Shams looked at me blankly, as if he had no idea what I was talking about. “But I have no enemies,” he said with a shrug. “The lovers of God can have critics and even rivals, but they cannot have enemies.” “Yes, but you quarrel with people,” I objected.
Shams bristled with fervor. “I don’t quarrel with them, I quarrel with their ego. That’s different.”
Then he added softly, “It is one of the forty rules: This world is like a snowy mountain that echoes your voice. Whatever you speak, good or evil, will somehow come back to you. Therefore, if there is someone who harbors ill thoughts about you, saying similarly bad things about him will only make matters worse. You will be locked in a vicious circle of malevolent energy. Instead for forty days and nights say and think nice things about that person. Everything will be different at the end of forty days, because you will be different inside.” “But people are saying all sorts of things about you. They even say for two men to be so fond of each other there has to be an unspeakable bond between them,” I said, my voice failing me toward the end.
Upon hearing this, Shams put his hand on my arm and smiled his usual calming smile. He then told me a story.
Two men were traveling from one town to another. They came to a stream that had risen due to heavy rainfall. Just when they were about to cross the water, they noticed a young, beautiful woman standing there all alone, in need of help. One of the men immediately went to her side. He picked the woman up and carried her in his arms across the stream. Then he dropped her there, waved good-bye, and the two men went their way.

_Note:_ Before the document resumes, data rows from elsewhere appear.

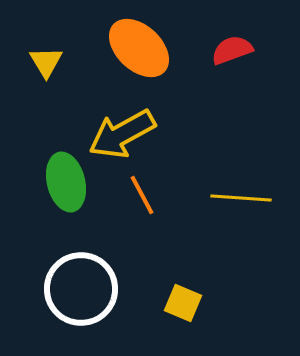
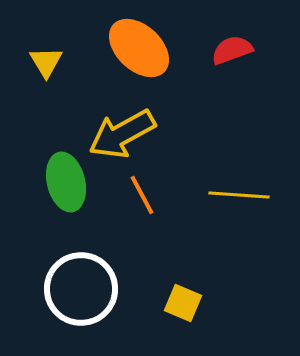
yellow line: moved 2 px left, 3 px up
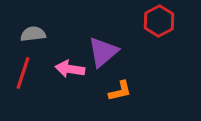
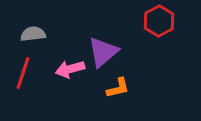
pink arrow: rotated 24 degrees counterclockwise
orange L-shape: moved 2 px left, 3 px up
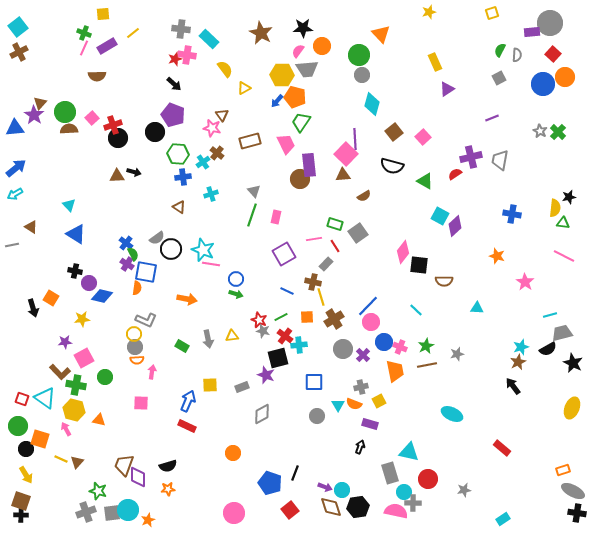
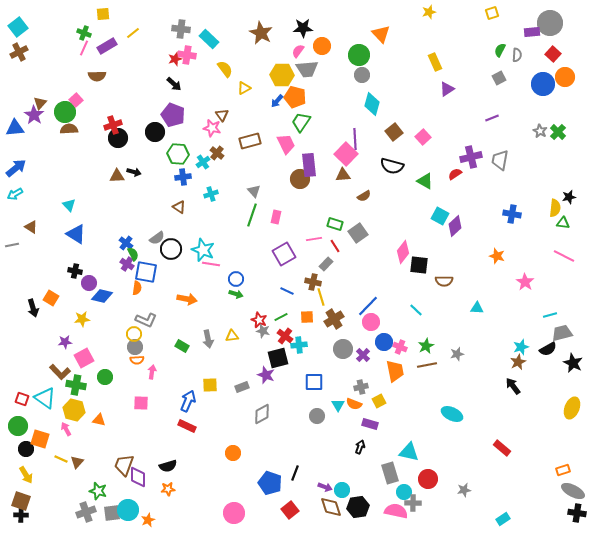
pink square at (92, 118): moved 16 px left, 18 px up
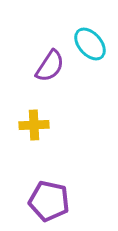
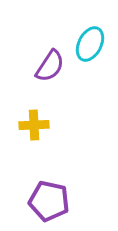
cyan ellipse: rotated 68 degrees clockwise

During the rest of the trip, the second traveler was unusually silent and sullen, not responding to his friend’s questions. After several hours of sulking, unable to keep silent anymore, he said, “Why did you touch that woman? She could have seduced you! Men and women cannot come into contact like that!” The first man responded calmly, “My friend, I carried the woman across the stream, and that is where I left her. It is you who have been carrying her ever since.”
“Some people are like that,” Shams said. “They carry their own fears and biases on their shoulders, crushed under all that weight. If you hear of anyone who cannot comprehend the depth of the bond between your father and me, tell him to wash his mind!”